Писал то, что Соснину предстояло услышать позже, когда из «Сайгона» начнут изгонять курильщиков? Раньше, позже… времена соединялись, в многолетнем дыму смешивались датировки шуток, улыбок, поэтических откровений.
на пыльные зрачки слетает муха
как через радужное ломкое крыло
мелькает мир отрезанный от слуха –
аквариум где время протекло
никак не вылезти из пришлого столетья!
что ни рывок – то новый террорист
с унылой бомбой, с одинокой сетью
квартир подпольных, преданных девиц,
со старостью почти благоразумной
когда бы не спасительный склероз –
он удавился бы на лестнице бесшумной
залез бы в бак помойный и пророс
ты, нищенская рожь, обмолвка зренья!
ты, мира нового ходячая тюрьма, –
войди сюда, в иное измеренье
в стеклянный ящик заднего ума
войди – ты изумишься: ты свободен
на пыльном подоконнике – скелет
с обломками прямоугольной плоти
стекла и сонной мухой на стекле
с клочком газеты, солнцем на газете
равно читающем и пятна и слова
и свет всеобщей грамотности светит
из недр гниющего повсюду вещества
и ты стоишь восхищён изумленьем – как легко и свободно переходил Витя от стихотворного натюрморта, мастером которого, несомненно, был – достаточно вспомнить «Натюрморт с головками чеснока» – к философии и истории; отобранные им для стиха умершие предметы, самые обычные, заряжались чем-то высоким, искрили…

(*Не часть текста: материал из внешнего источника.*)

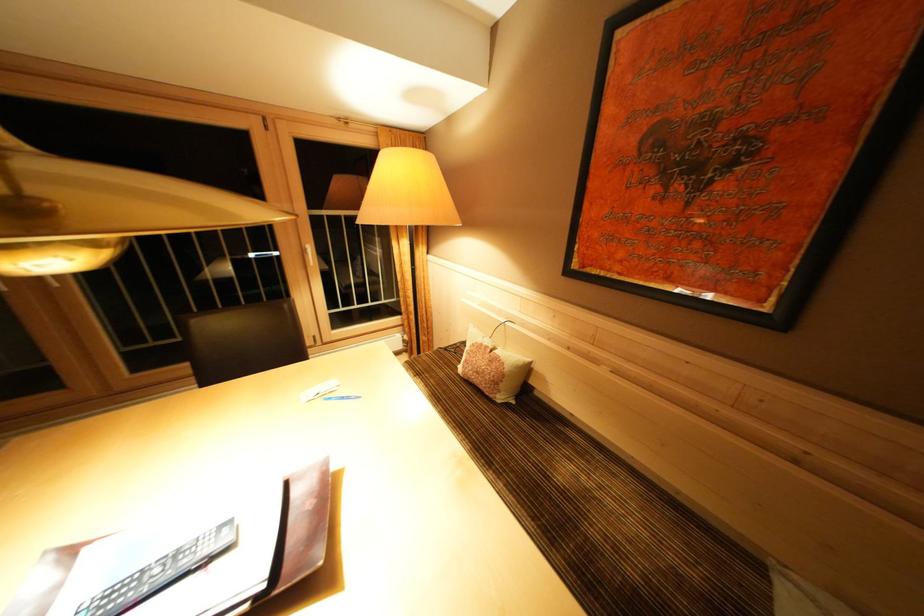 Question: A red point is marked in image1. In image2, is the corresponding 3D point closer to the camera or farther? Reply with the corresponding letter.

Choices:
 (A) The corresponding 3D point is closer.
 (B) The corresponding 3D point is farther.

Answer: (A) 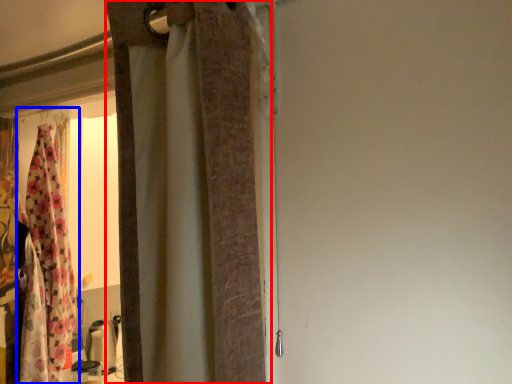 Question: Which object appears farthest to the camera in this image, curtain (highlighted by a red box) or curtain (highlighted by a blue box)?

Choices:
 (A) curtain
 (B) curtain

Answer: (B) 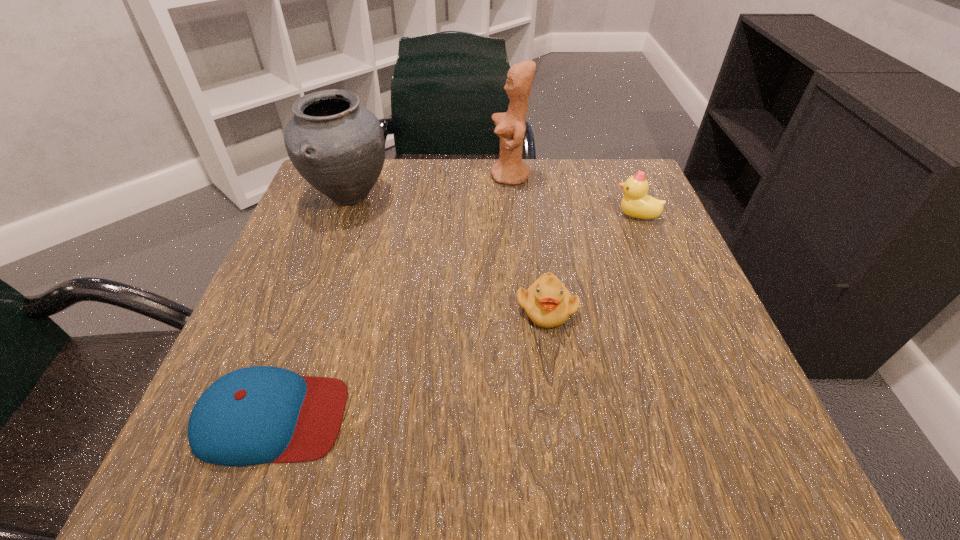 The image size is (960, 540). Identify the location of the tallest object. click(510, 169).

What are the coordinates of `urn` in the screenshot? It's located at (337, 145).

Find the location of a particular element. This screenshot has height=540, width=960. the right duckling is located at coordinates (636, 203).

Identify the location of the rightmost object. (636, 203).

Where is `the second shortest object`? This screenshot has width=960, height=540. the second shortest object is located at coordinates (547, 302).

Where is `the left duckling`? Image resolution: width=960 pixels, height=540 pixels. the left duckling is located at coordinates (547, 302).

Identify the location of the shortest object. This screenshot has width=960, height=540. (255, 415).

Find the location of a particular element. The height and width of the screenshot is (540, 960). the nearest object is located at coordinates (255, 415).

Where is `vacant point located 0.400m on the front-facing side of the figurine`? The image size is (960, 540). vacant point located 0.400m on the front-facing side of the figurine is located at coordinates (320, 176).

Find the location of a particular element. Image resolution: width=960 pixels, height=540 pixels. free space located on the front-facing side of the figurine is located at coordinates (367, 176). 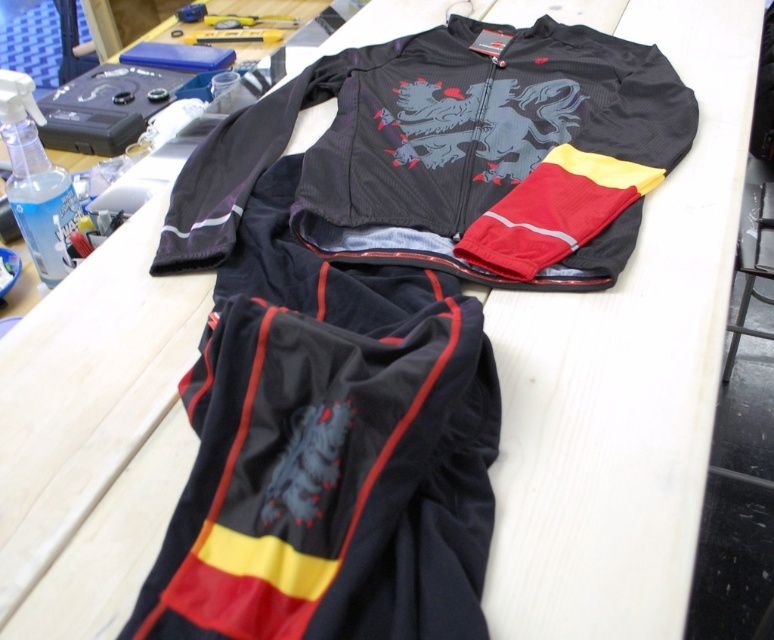 Is black matte cycling suit at center smaller than matte black jacket at center?

Indeed, black matte cycling suit at center has a smaller size compared to matte black jacket at center.

Between point (152, 612) and point (365, 84), which one is positioned behind?

Point (365, 84)

Find the location of a particular element. black matte cycling suit at center is located at coordinates (329, 451). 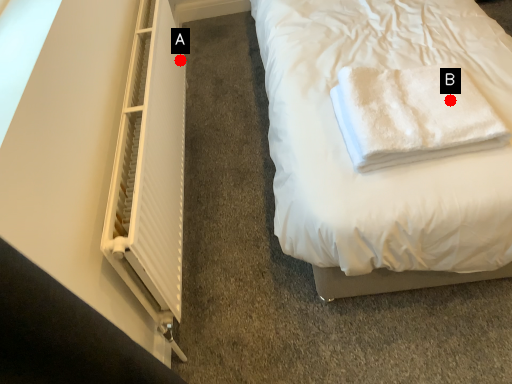 Question: Two points are circled on the image, labeled by A and B beside each circle. Among these points, which one is nearest to the camera?

Choices:
 (A) A is closer
 (B) B is closer

Answer: (B) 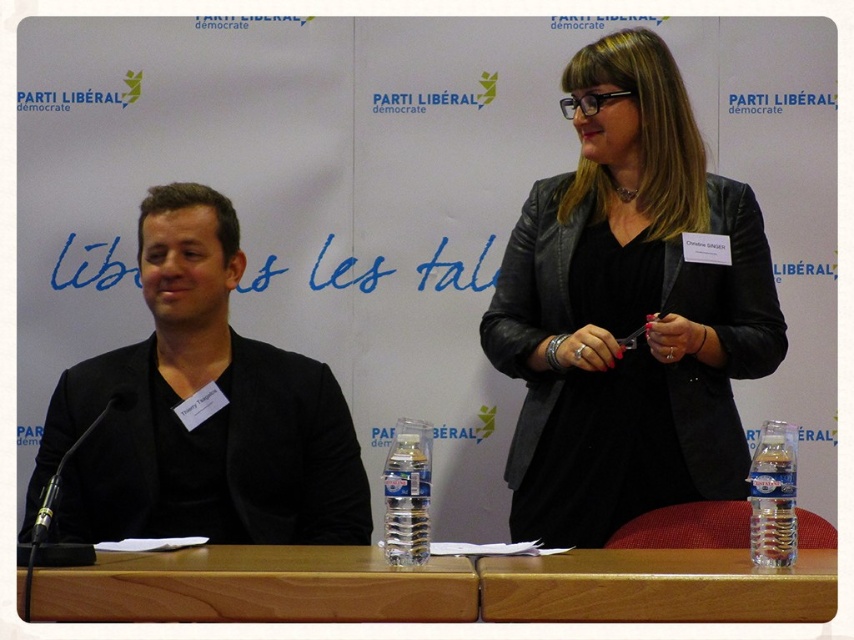 Question: Which point is farther from the camera taking this photo?

Choices:
 (A) (414, 531)
 (B) (673, 97)

Answer: (B)

Question: Does wooden at lower center appear under clear plastic bottle at center?

Choices:
 (A) yes
 (B) no

Answer: (A)

Question: Can you confirm if wooden table at center is bigger than clear plastic bottle at center?

Choices:
 (A) yes
 (B) no

Answer: (A)

Question: Can you confirm if wooden table at center is bigger than clear plastic bottle at lower right?

Choices:
 (A) no
 (B) yes

Answer: (B)

Question: Which object appears farthest from the camera in this image?

Choices:
 (A) clear plastic bottle at lower right
 (B) clear plastic bottle at center

Answer: (A)

Question: Which object is closer to the camera taking this photo?

Choices:
 (A) black matte jacket at left
 (B) clear plastic bottle at center
 (C) wooden at lower center

Answer: (C) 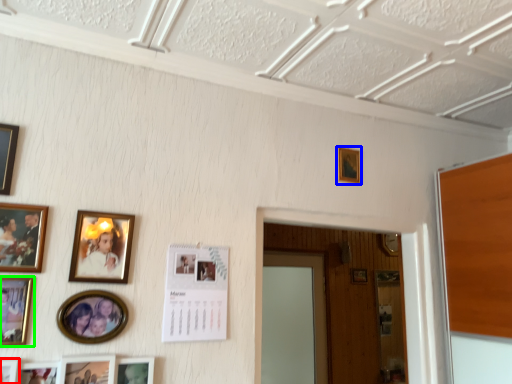 Question: Based on their relative distances, which object is nearer to picture frame (highlighted by a red box)? Choose from picture frame (highlighted by a blue box) and picture frame (highlighted by a green box).

Choices:
 (A) picture frame
 (B) picture frame

Answer: (B) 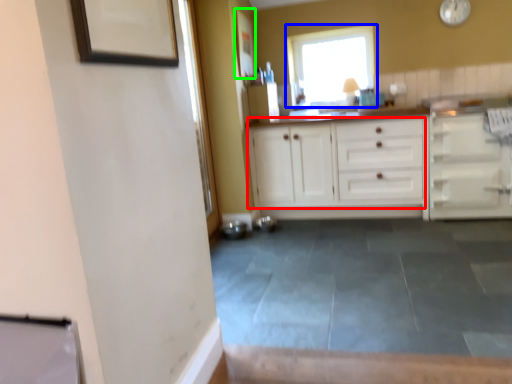 Question: Estimate the real-world distances between objects in this image. Which object is farther from cabinetry (highlighted by a red box), window (highlighted by a blue box) or picture frame (highlighted by a green box)?

Choices:
 (A) window
 (B) picture frame

Answer: (B) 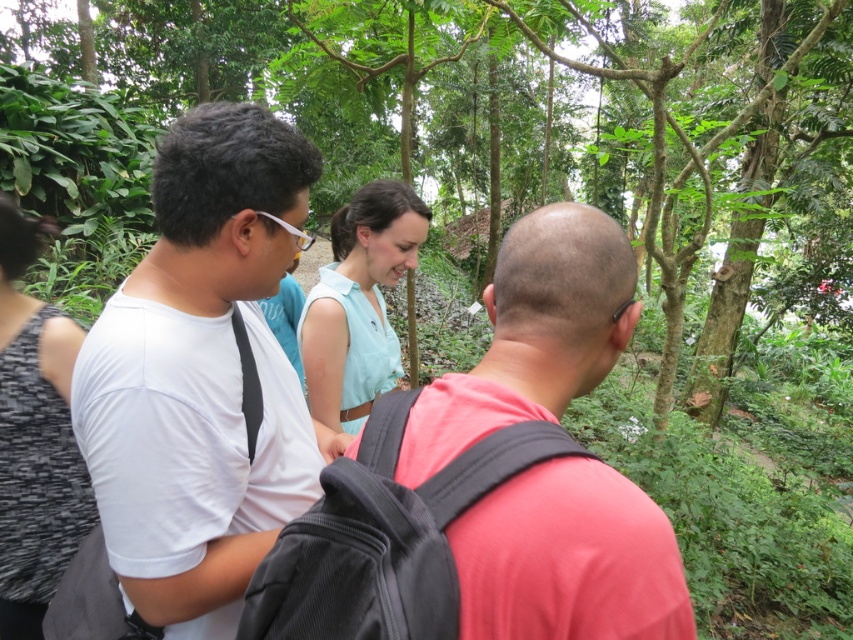 Does white matte shirt at center appear under pink matte shirt at center?

No.

Find the location of a particular element. The height and width of the screenshot is (640, 853). white matte shirt at center is located at coordinates (201, 376).

Locate an element on the screen. The width and height of the screenshot is (853, 640). white matte shirt at center is located at coordinates (201, 376).

Is green leafy tree at center to the left of white matte shirt at center from the viewer's perspective?

No, green leafy tree at center is not to the left of white matte shirt at center.

Which is behind, point (129, 211) or point (102, 516)?

Positioned behind is point (129, 211).

Which is behind, point (155, 35) or point (287, 221)?

Positioned behind is point (155, 35).

The width and height of the screenshot is (853, 640). In order to click on green leafy tree at center in this screenshot , I will do `click(469, 120)`.

Is green leafy tree at center taller than pink matte shirt at center?

Indeed, green leafy tree at center has a greater height compared to pink matte shirt at center.

Is green leafy tree at center in front of pink matte shirt at center?

That is False.

What do you see at coordinates (469, 120) in the screenshot? I see `green leafy tree at center` at bounding box center [469, 120].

любой рывок из века – невпопад!
мы – в девятнадцатом, со всем стихосложением
с мироустройством взятым напрокат
не мной задуман выполненный мною
рисунок жизни: рыбы в тростниках
толкутся и стоят серебряной стеною
и Время среди них как рыбина сквозная
не отличима от сестёр
И Соснин вспоминал «Натюрморт с головками чеснока»:
Стены увешаны связками.
Смотрит сушёный чеснок,
С мудростью старческой белым
шуршит облачением,
Словно в собранье архонтов – судилище над книгочеем.
Шелест на свитках значков потаённым значением,
Стрекот письмен насекомых, и кашель, и шарканье ног.
Дальше – забыл. Вот только:
Итак – постановка… Абсолютную форму кувшину гарантирует гипс, чёрный хлеб, Изогнув глянцевитую спину, бельмо чеснока, бельевая верёвка Сообща составляют картину отрешённого мира, но слеп – Каждый, кто прикасается взглядом как к холстяному окну… Страшен суд над вещами, творимый художником-Садом.
– У стихов Кривулина – блуждающий ритм, я с ним намучался, – жаловался Даня-привет, который обошёл много столов, обсудил уйму стиховедческих сюжетов, вернулся и теперь постреливал точечными, съехавшими к переносице чёрными, как дула двуствольного пистолета, глазками в мучителя-Витю, – ну как, – наклонил носатую голову Головчинер, поглаживая пальцем ямку на подбородке, – как математически описать внутренние законы его поэтики?